Les Saxons ont toujours échoué à conquérir le pays de Galles, tant en raison du terrain montagneux, que de la résistance acharnée du peuple gallois. L'un des rois saxons, Offa de Mercie finit par ériger un grand mur de terre, « Offa's Dyke », à la frontière de son pays, pour délimiter la partie de la région du Powys qu'il venait de conquérir. Certains vestiges de cette construction sont encore visibles.

 

Geoffrey de Monmouth dépeint Arthur comme un roi ayant établi un empire rassemblant toute l'île de Bretagne, ainsi que l'Irlande, l'Islande, la Norvège, le Danemark et une bonne partie de la Gaule, fin 5e, début 6e siècle.

 

Les Normands finissent par dominer le pays, mais cette domination fut plus progressive que la conquête de l'Angleterre par Guillaume le Conquérant, duc de Normandie, en 1066. Commencée par les Saxons, au VIe siècle, la conquête du pays de Galles ne s'acheva qu'en 1282 sur un champ de bataille, avec la victoire d'Édouard Ier sur Llywelyn le Dernier, le dernier prince indépendant. Pour asseoir sa domination, Édouard bâtit dans la région plusieurs grands châteaux, dont celui de Caernarfon, celui de Conwy ou celui d'Harlech.

 

Le pays est resté celtique et l'usage de la langue galloise s'est toujours perpétué, alors même qu'en Angleterre et en Écosse, l'usage des langues celtiques s'est perdu ou a largement diminué.

 

Dès le temps de Henri II, les poètes et les historiens liés aux Plantagenêts rivalisent pour magnifier la figure du héros mythique de la Table ronde et pour forger une généalogie qui convienne au dessein politique du roi d'Angleterre.
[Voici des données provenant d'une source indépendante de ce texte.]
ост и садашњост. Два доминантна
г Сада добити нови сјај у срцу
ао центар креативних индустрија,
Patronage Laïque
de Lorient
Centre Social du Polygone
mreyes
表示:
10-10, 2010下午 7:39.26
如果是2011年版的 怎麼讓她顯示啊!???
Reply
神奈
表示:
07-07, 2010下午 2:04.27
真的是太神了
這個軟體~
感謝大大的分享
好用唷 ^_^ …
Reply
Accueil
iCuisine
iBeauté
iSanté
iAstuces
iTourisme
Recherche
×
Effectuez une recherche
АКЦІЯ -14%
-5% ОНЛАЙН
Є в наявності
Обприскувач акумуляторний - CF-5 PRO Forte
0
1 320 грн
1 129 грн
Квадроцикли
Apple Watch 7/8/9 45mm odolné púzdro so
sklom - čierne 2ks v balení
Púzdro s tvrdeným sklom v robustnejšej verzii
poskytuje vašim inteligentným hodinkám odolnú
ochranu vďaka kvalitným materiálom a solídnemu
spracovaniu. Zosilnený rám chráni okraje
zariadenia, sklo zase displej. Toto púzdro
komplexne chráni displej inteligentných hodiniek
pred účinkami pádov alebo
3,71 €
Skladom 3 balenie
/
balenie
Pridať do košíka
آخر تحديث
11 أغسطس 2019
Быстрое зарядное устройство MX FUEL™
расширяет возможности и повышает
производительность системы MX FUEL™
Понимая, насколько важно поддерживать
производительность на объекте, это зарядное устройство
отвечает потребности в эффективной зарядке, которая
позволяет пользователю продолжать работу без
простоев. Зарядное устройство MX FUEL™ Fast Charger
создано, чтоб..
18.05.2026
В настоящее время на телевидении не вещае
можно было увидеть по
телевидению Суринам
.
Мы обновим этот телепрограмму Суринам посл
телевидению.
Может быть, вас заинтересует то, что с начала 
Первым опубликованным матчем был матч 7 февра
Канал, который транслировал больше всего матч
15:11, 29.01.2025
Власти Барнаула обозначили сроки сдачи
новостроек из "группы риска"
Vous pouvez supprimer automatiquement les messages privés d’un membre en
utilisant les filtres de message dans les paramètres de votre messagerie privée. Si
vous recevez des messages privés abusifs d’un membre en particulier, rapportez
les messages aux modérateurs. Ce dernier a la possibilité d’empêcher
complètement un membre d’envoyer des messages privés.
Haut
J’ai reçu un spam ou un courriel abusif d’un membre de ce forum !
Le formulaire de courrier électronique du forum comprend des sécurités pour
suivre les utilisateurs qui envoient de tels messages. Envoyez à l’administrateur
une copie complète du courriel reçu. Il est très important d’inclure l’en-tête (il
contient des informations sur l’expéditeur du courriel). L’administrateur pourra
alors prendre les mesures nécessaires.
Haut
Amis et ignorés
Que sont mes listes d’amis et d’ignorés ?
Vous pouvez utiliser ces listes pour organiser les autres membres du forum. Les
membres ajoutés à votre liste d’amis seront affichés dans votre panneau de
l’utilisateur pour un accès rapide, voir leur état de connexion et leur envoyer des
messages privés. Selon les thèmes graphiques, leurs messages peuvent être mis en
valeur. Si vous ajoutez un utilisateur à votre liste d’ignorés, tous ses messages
La chose est pourtant malaisée : le personnage historique ayant été le héros des combats du peuple breton contre les envahisseurs saxons... Heureusement, Geoffroy de Monmouth, dans son Histoire des rois de Bretagne , a déjà intégré, en 1138, le personnage mythique d'Arthur - comme ceux de l'enchanteur Merlin et de la fée Morgane - dans une tradition et une généalogie qui conduisent d'Enée et d'Arthur à la royauté d'Etienne de Blois [petit-fils de Guillaume le Conquérant par sa mère Adèle de Blois et dernier roi normand en Angleterre avant l'accession au trône des Plantagenêts avec Henri II (1154-1189)].

 

Ce n'est pas par hasard qu'en 1191 on annonce que, sur une indication donnée avant sa mort par Henri II, on a découvert à l'abbaye de Glastonbury aux confins du Pays de Galles, la tombe du roi Arthur et de la reine Guenièvre, reconnaissables l'un à sa haute taille et l'autre à sa tresse de cheveux blonds. Arthur est le lien entre le société courtoise et la royauté. La découverte du corps vient de surcroît permettre d'intégrer Arthur dans la société chrétienne, puisqu'elle réduit à néant la légende de la survie magique du roi de la Table ronde et de son retour. Dans la lignée de Charlemagne, Arthur devient le parangon des vertus du prince chrétien et le héros du combat pour la foi... (Mais) si Arthur peut faire figure de héros national (anglais), c'est aux yeux des indociles Gallois (nation celte conquise par Edouard Ier en 1282, Ndlr.) et son retour pouvait être embarrassant puisqu'il avait pour fin de chasser définitivement les Anglais (Saxons) et de rétablir la royauté celtique...

 

Sur le continent, les Plantagenêts font grand cas de l'épée d'Arthur, Excalibur... offerte, dit-on, en 1127 par Henri Beauclerc à Geoffroy Plantagenêt, encore comme comte d'Anjou, et passée dans la chapelle de Richard Coeur de Lion. Avant la découverte du corps d'Arthur en 1191, elle fait le lien nécessaire entre le roi mythique et la dynastie angevine. On retient surtout, et Wace y insiste au milieu du siècle dans son Roman de Brut, qu'Arthur est l'ancêtre prestigieux des Plantagenêts, qu'il combat les Français comme les païens et qu'il est à la fois modèle de courage, de vertu et de sagesse politique. Mais le roi Arthur ne siège qu'au sein de sa Table ronde, autrement dit de ses vassaux. Sa royauté n'est qu'une primatie, et son pouvoir est fortement marqué par les limites qu'impose au roi la nature contractuelle du lien qui unit le seigneur et le vassal. L'origine arthurienne de la monarchie des Plantagenêt est prestigieuse. Elle est fortement réductrice. » (39)

 

Notes

 

(1) Jean Favier, La France féodale, 1984, réed. Le Grand Livre du Mois, Paris 1995, p. 52.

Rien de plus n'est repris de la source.